» **EXERCISE DESCRIPTION**: Each line below that contains "pixel" should be counted; give the total alone.
[Start of Attachment]
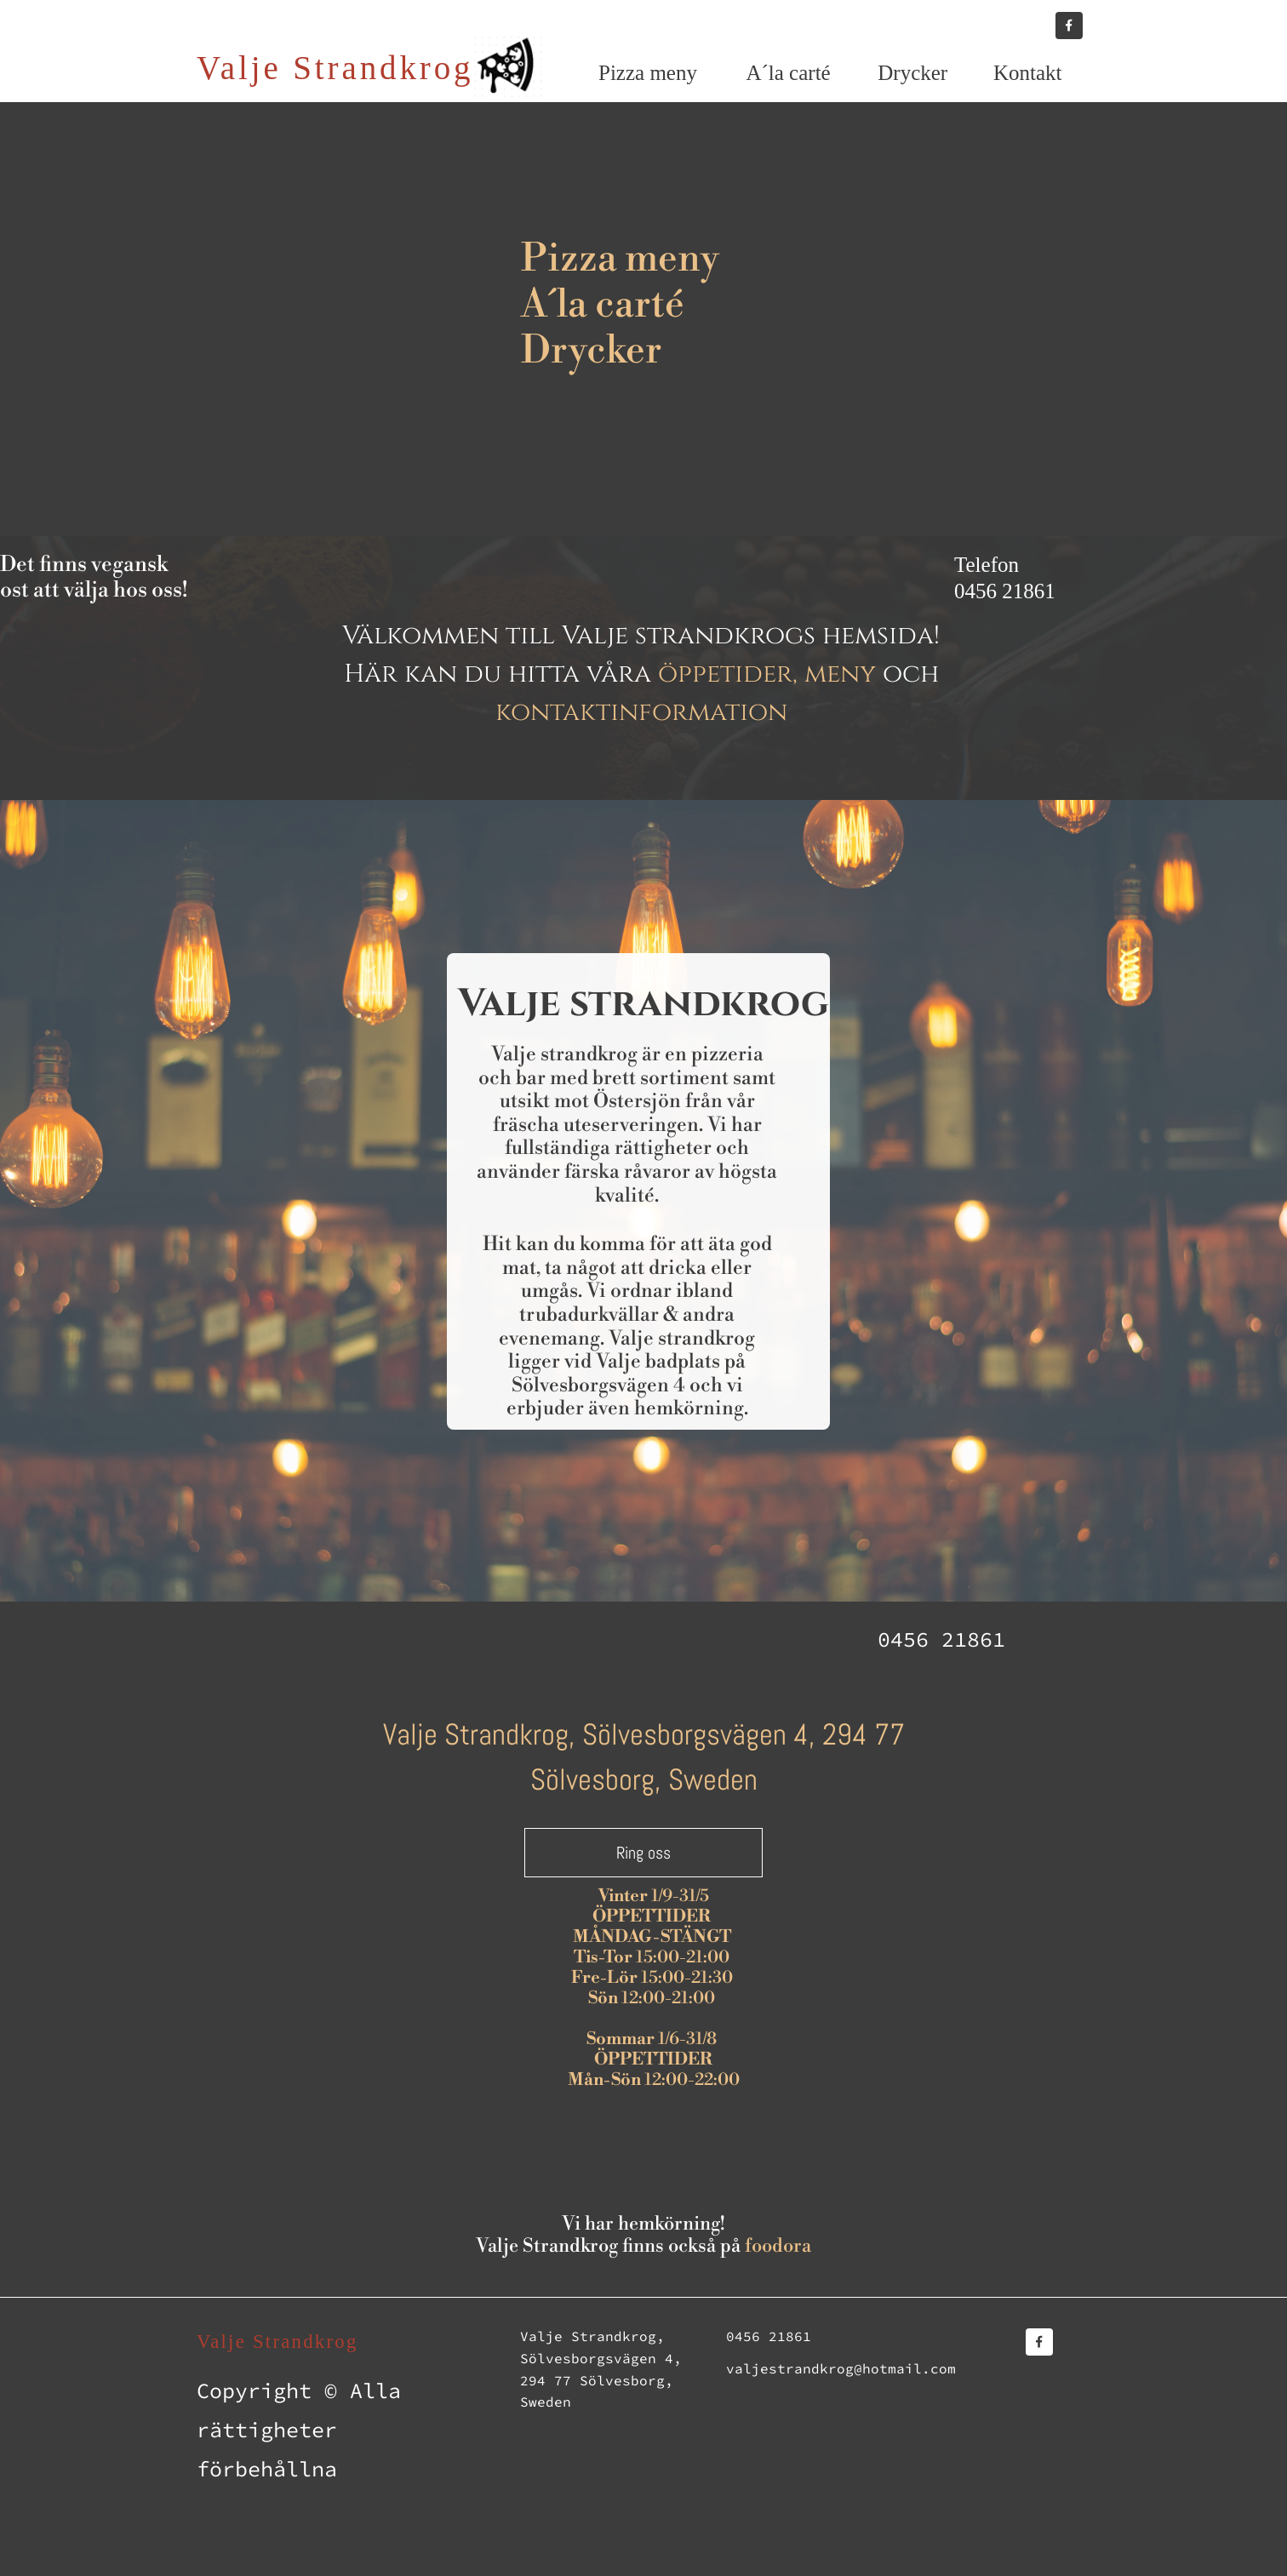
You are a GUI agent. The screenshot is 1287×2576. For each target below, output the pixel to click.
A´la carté (602, 305)
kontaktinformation (641, 712)
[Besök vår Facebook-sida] (1069, 25)
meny (840, 674)
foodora (778, 2246)
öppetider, (728, 674)
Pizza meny (620, 259)
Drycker (591, 351)
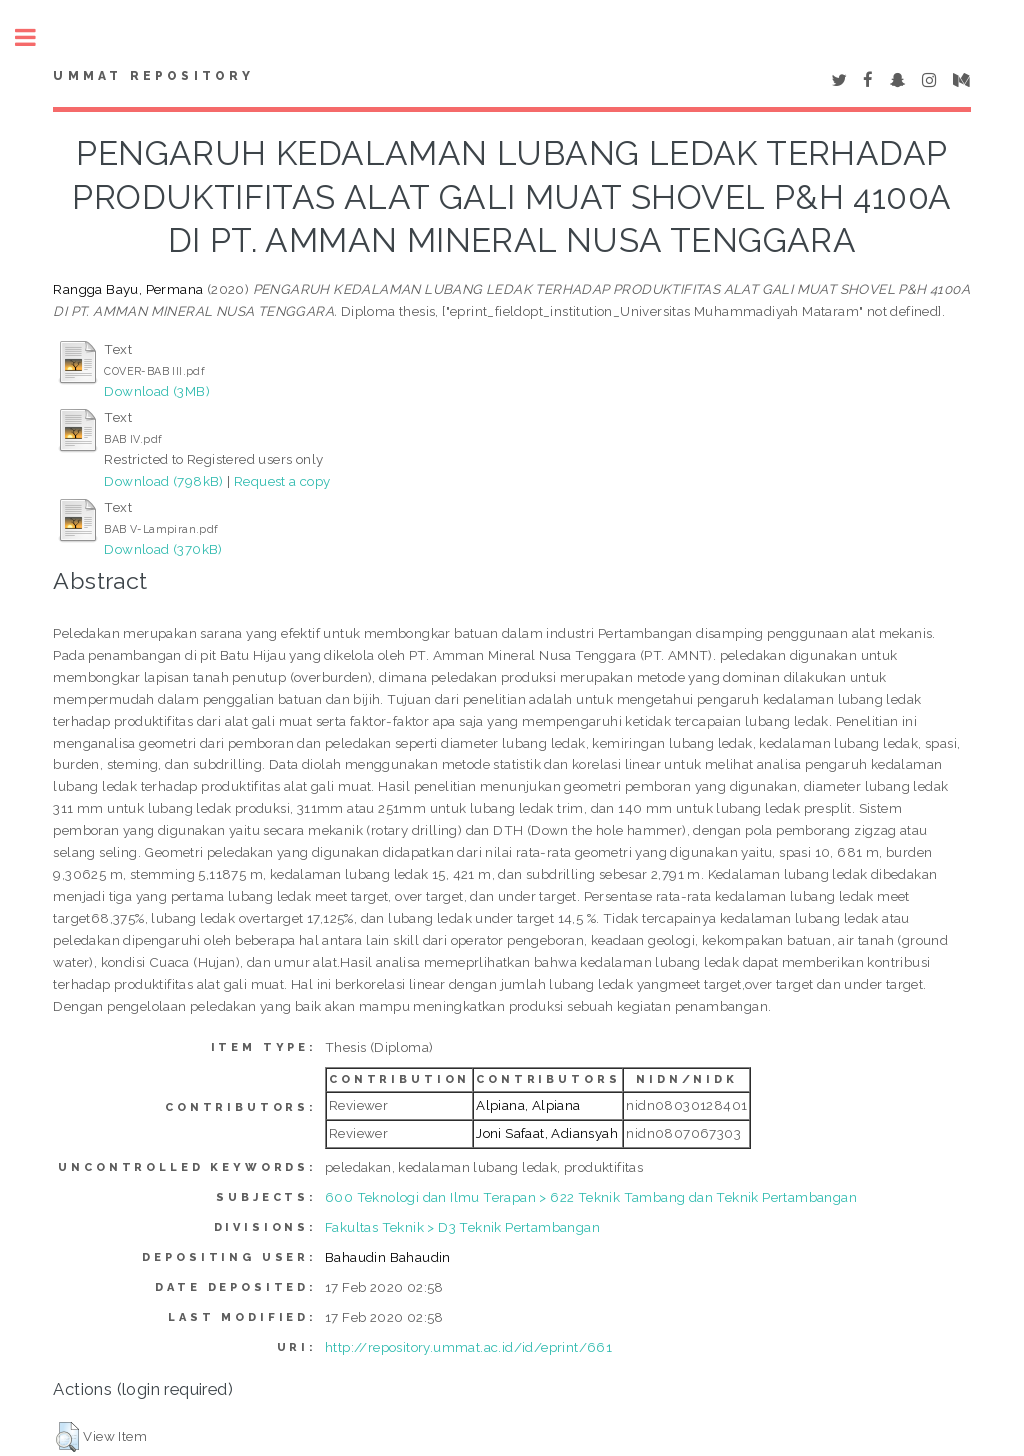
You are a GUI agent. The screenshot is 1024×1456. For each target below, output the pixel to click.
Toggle (36, 37)
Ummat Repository (153, 76)
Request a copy (282, 481)
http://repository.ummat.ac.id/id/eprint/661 (468, 1347)
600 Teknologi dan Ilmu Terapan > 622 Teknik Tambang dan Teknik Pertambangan (591, 1197)
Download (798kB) (163, 481)
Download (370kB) (163, 549)
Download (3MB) (157, 391)
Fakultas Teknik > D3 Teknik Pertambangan (462, 1227)
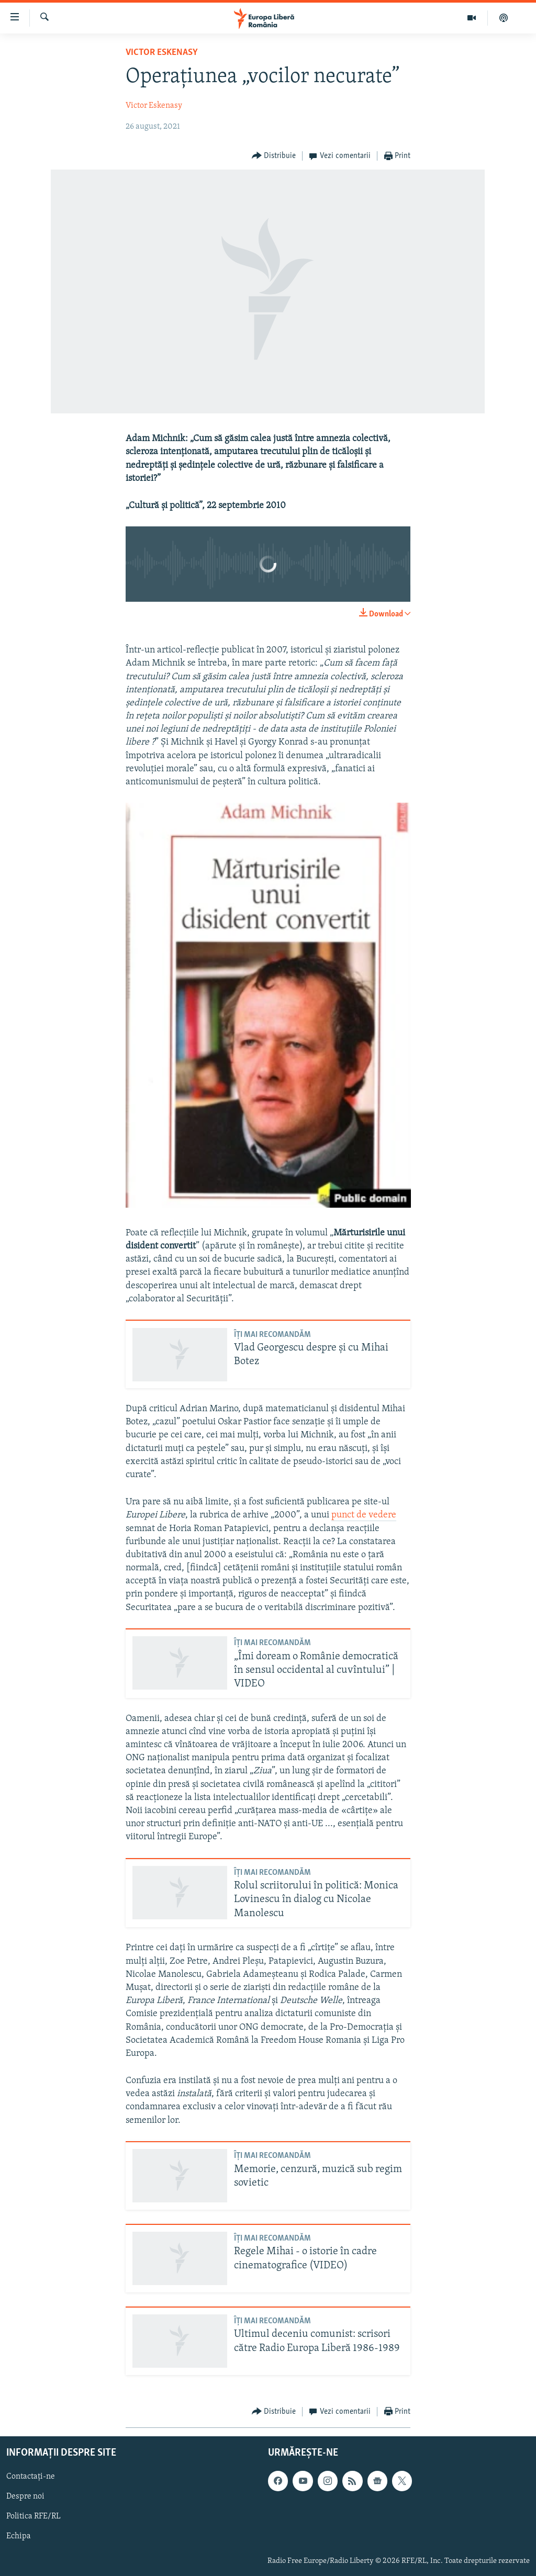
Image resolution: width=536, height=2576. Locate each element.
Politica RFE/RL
[End of Attachment]
» **TASK RESULT**: 2